# What you will do:
Examine the listing below and state how many of its lines contain the word "caso". Write only the number.

# Material for this exercise:
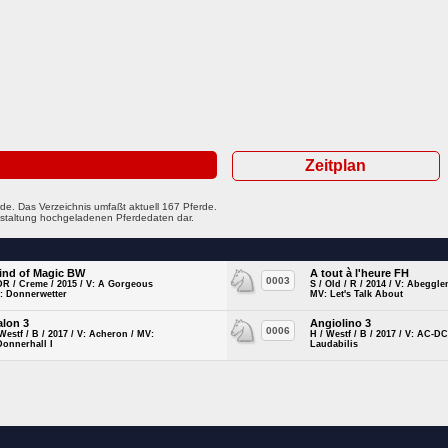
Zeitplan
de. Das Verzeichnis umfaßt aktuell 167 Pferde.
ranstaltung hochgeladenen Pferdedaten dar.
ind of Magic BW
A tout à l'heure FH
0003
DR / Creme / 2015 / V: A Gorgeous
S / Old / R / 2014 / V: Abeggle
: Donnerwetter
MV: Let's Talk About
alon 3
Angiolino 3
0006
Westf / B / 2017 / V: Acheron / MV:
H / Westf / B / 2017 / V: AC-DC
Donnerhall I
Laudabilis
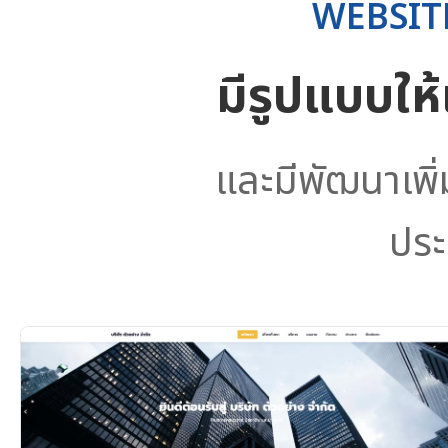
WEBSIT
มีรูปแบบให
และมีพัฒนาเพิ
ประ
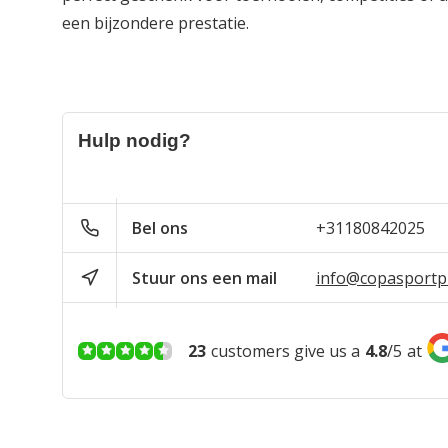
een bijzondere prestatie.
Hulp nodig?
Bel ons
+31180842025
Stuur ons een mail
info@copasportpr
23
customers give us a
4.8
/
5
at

--

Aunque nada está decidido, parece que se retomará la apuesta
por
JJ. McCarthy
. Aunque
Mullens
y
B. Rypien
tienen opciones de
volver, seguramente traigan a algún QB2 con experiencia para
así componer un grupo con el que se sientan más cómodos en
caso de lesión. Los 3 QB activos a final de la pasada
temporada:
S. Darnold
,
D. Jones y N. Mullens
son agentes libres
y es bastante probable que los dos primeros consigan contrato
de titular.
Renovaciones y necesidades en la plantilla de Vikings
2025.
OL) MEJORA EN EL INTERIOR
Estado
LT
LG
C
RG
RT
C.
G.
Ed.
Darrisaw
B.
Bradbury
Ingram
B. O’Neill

* * *

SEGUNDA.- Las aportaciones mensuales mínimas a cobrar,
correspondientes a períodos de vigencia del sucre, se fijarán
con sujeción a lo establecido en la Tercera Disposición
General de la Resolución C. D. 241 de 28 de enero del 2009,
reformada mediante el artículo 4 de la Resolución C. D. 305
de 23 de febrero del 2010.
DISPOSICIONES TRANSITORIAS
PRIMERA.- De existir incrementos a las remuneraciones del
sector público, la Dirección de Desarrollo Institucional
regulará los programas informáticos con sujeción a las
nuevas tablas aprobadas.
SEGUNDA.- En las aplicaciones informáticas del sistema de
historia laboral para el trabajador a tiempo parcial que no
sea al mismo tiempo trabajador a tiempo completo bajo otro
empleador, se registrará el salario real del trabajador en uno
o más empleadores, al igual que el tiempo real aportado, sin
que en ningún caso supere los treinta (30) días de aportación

# Solution for this exercise:
2